[Extracted page text data]

· · ·

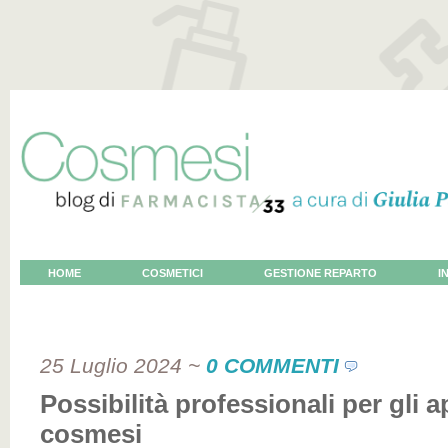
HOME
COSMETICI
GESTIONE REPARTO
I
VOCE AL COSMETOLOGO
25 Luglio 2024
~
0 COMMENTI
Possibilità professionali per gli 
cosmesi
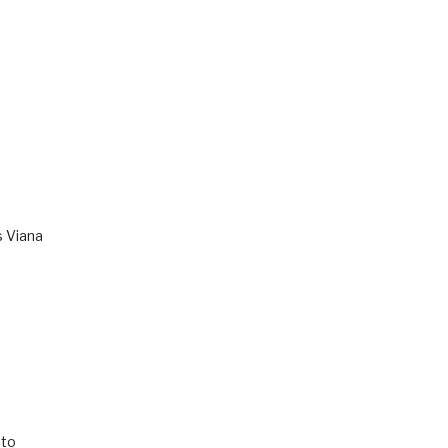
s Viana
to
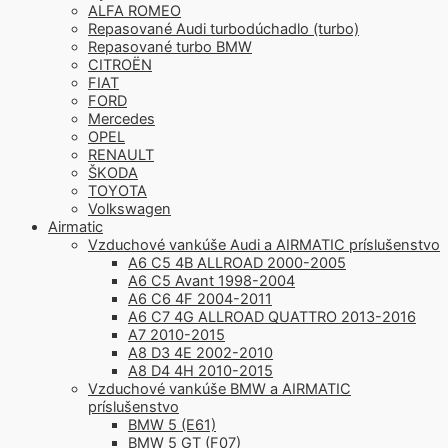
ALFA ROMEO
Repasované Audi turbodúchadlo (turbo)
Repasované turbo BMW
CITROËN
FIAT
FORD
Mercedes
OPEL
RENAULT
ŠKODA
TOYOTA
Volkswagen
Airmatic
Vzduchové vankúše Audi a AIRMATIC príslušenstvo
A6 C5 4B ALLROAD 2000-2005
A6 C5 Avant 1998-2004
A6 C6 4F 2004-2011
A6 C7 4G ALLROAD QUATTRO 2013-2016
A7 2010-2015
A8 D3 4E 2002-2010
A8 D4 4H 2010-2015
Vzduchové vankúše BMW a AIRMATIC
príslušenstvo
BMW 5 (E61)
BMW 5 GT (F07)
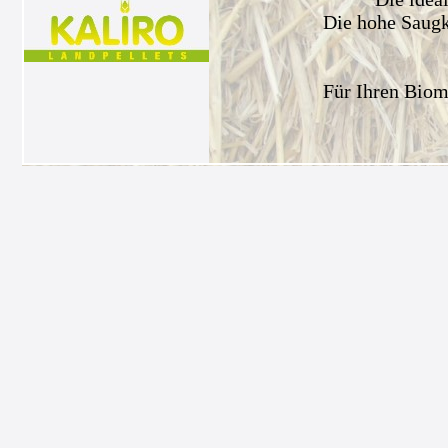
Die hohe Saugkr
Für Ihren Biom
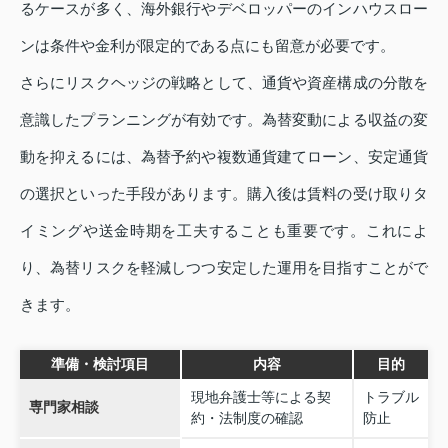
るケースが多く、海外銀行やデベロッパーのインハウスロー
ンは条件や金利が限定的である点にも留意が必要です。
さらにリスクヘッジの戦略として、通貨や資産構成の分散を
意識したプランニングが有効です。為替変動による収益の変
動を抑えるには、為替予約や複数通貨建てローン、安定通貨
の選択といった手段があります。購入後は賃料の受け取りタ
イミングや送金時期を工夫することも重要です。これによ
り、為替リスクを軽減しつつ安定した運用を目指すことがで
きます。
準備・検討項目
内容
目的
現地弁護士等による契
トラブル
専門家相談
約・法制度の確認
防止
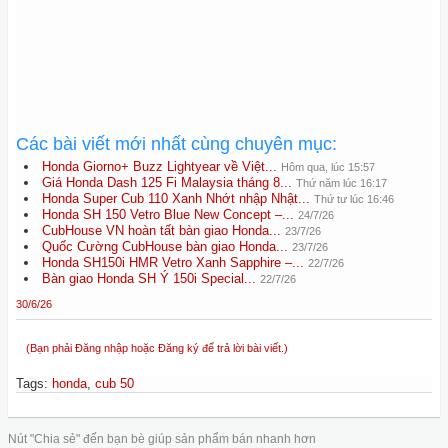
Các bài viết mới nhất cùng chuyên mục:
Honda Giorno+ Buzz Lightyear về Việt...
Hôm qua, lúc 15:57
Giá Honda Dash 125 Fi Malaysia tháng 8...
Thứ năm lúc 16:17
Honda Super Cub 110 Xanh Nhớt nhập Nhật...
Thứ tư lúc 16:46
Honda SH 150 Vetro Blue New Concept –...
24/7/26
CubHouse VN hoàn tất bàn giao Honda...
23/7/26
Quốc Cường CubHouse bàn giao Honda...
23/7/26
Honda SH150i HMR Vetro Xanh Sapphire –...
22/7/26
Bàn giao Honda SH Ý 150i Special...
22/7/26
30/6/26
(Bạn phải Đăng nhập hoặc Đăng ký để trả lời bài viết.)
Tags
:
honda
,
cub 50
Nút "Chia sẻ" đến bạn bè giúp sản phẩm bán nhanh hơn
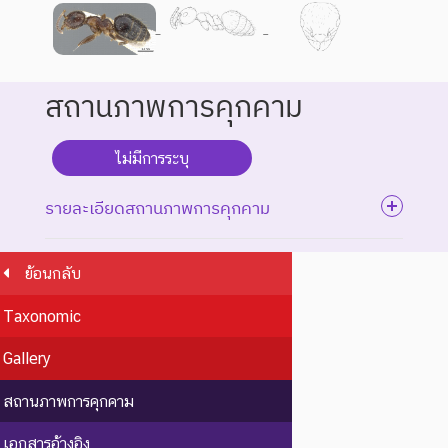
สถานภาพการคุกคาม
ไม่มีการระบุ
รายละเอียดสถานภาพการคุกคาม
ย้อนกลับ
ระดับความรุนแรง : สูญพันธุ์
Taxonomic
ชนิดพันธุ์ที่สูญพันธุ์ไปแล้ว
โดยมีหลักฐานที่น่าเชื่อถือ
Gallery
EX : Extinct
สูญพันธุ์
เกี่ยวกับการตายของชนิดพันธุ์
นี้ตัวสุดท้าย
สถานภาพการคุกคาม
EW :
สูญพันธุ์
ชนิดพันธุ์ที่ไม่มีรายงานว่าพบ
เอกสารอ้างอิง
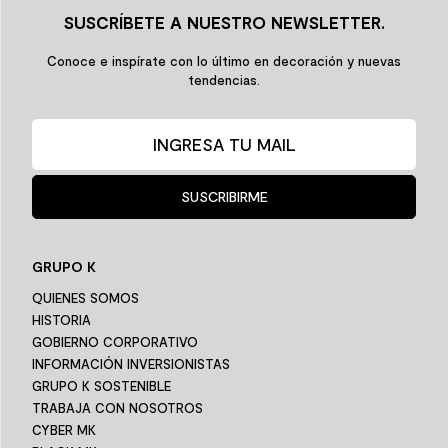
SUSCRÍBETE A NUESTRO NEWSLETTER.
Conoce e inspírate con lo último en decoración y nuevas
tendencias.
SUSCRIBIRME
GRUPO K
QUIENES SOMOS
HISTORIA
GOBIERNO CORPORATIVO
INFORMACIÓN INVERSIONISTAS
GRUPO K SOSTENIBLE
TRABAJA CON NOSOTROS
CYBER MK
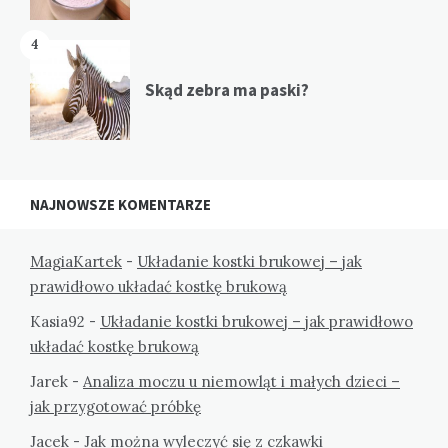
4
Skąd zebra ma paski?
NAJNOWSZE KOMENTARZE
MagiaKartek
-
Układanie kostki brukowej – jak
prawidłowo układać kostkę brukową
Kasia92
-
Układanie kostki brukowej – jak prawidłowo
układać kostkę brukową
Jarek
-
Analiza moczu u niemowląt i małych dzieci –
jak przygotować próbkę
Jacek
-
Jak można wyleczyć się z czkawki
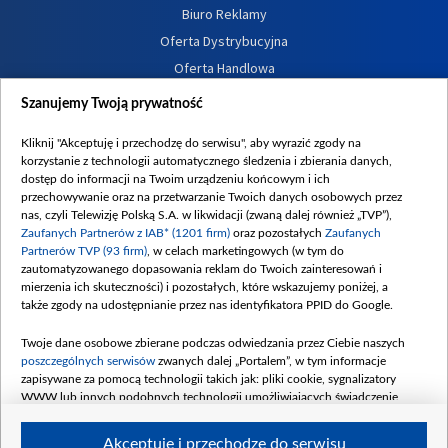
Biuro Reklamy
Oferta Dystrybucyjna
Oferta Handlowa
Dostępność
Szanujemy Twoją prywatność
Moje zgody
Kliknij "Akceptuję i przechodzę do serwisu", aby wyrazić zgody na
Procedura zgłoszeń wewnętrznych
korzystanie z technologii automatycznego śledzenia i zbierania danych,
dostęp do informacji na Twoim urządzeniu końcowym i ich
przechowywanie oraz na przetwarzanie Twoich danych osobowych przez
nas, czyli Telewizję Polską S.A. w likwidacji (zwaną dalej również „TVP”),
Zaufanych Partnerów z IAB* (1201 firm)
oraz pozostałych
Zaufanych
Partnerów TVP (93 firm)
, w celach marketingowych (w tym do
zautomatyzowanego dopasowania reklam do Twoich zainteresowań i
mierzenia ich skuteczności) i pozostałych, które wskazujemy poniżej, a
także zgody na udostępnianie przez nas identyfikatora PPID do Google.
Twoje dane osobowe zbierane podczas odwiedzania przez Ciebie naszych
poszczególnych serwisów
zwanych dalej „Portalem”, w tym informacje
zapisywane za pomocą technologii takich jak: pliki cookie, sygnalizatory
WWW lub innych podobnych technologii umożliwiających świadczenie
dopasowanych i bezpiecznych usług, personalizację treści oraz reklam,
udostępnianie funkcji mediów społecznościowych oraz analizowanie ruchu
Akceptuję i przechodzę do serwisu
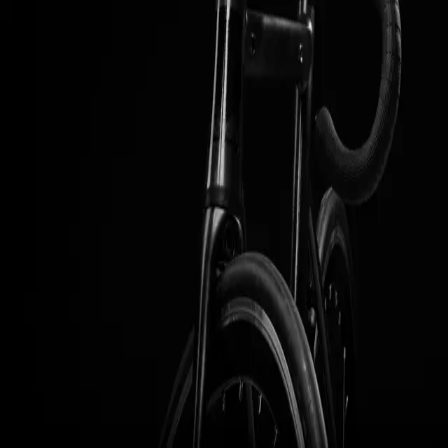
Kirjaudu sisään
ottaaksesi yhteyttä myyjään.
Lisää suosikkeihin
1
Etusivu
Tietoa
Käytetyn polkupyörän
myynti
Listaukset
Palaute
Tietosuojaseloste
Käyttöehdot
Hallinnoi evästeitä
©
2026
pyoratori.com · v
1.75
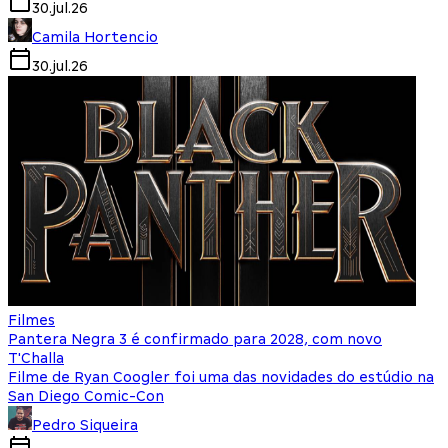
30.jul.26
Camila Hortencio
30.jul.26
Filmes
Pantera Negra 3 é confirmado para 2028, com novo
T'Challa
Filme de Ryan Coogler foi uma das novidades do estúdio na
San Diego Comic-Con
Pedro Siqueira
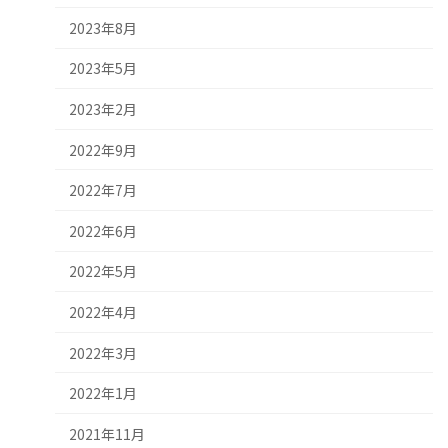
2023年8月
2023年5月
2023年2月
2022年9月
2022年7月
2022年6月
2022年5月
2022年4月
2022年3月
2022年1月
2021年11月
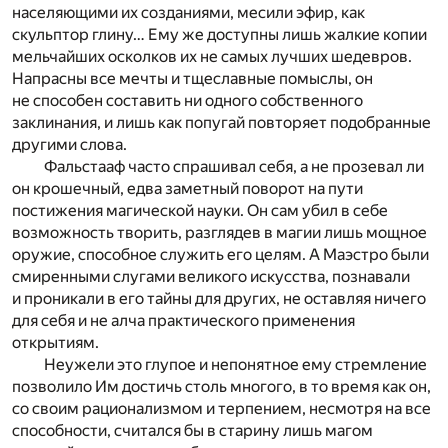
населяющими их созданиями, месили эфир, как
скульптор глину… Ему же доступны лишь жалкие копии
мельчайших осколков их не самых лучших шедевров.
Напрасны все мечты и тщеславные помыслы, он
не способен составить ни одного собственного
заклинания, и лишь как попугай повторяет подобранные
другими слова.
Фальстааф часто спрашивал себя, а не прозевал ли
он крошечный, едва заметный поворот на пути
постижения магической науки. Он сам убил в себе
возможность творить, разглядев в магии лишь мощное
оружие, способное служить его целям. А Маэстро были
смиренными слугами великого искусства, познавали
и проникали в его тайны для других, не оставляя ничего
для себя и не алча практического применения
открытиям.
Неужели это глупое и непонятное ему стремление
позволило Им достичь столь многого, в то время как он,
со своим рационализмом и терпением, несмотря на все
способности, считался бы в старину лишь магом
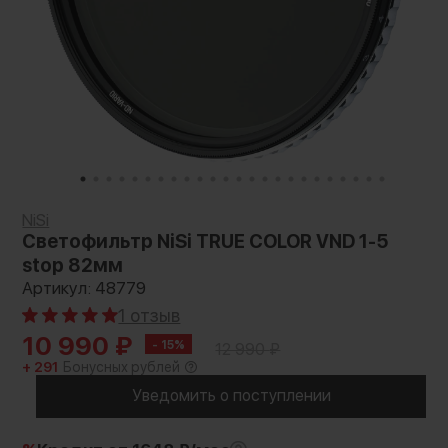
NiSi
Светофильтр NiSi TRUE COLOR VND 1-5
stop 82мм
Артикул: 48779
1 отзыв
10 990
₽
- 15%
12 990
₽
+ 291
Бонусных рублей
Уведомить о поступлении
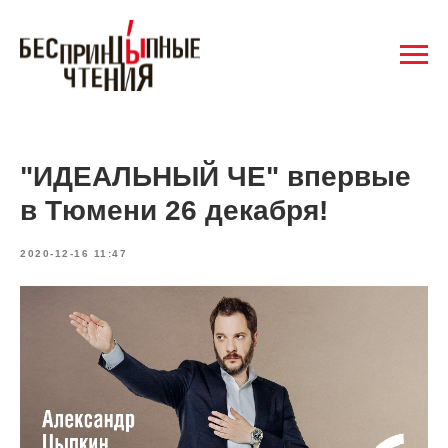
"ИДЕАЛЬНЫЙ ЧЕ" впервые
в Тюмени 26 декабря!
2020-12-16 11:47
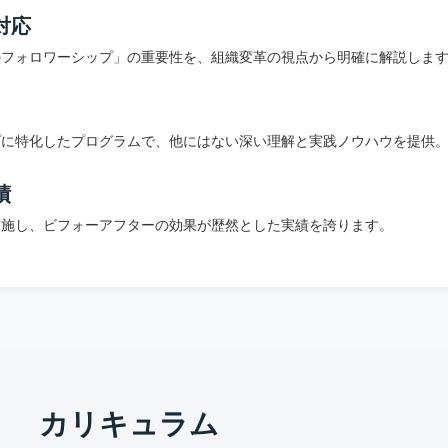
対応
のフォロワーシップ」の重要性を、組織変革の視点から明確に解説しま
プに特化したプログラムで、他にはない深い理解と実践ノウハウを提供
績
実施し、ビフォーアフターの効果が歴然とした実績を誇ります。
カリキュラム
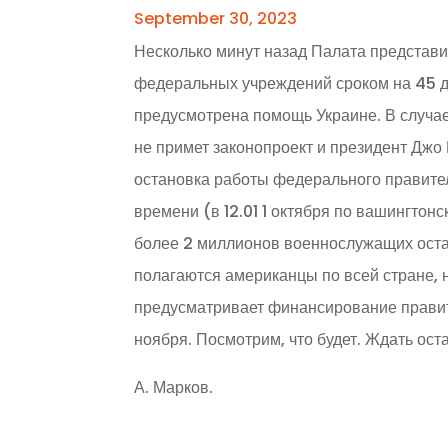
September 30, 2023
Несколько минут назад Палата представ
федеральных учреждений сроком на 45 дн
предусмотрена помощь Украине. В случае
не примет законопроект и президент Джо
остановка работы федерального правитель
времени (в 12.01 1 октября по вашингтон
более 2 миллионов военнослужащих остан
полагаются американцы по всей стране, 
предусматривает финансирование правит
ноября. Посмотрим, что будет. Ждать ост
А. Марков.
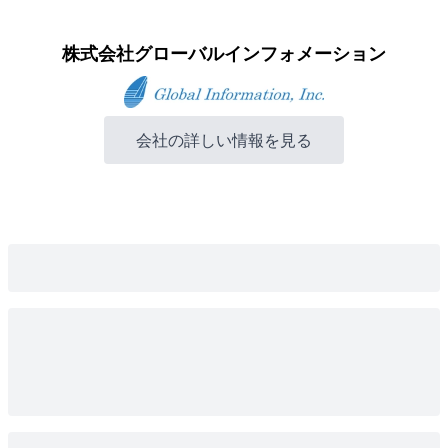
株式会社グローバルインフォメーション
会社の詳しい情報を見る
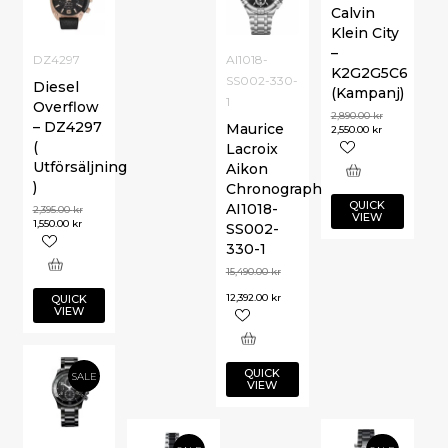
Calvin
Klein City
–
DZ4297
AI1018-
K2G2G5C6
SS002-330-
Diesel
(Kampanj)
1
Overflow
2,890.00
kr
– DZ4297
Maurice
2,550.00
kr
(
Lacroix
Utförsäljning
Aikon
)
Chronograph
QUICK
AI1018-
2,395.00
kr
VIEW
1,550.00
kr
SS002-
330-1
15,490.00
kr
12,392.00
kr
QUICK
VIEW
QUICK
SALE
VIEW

· · ·

**AIM OF THE TASK**: Wherever the string "ALLROAD" occurs in the records, copy the line it is in.

**TASK RESPONSE**:
A6 C5 4B ALLROAD 2000-2005
A6 C7 4G ALLROAD QUATTRO 2013-2016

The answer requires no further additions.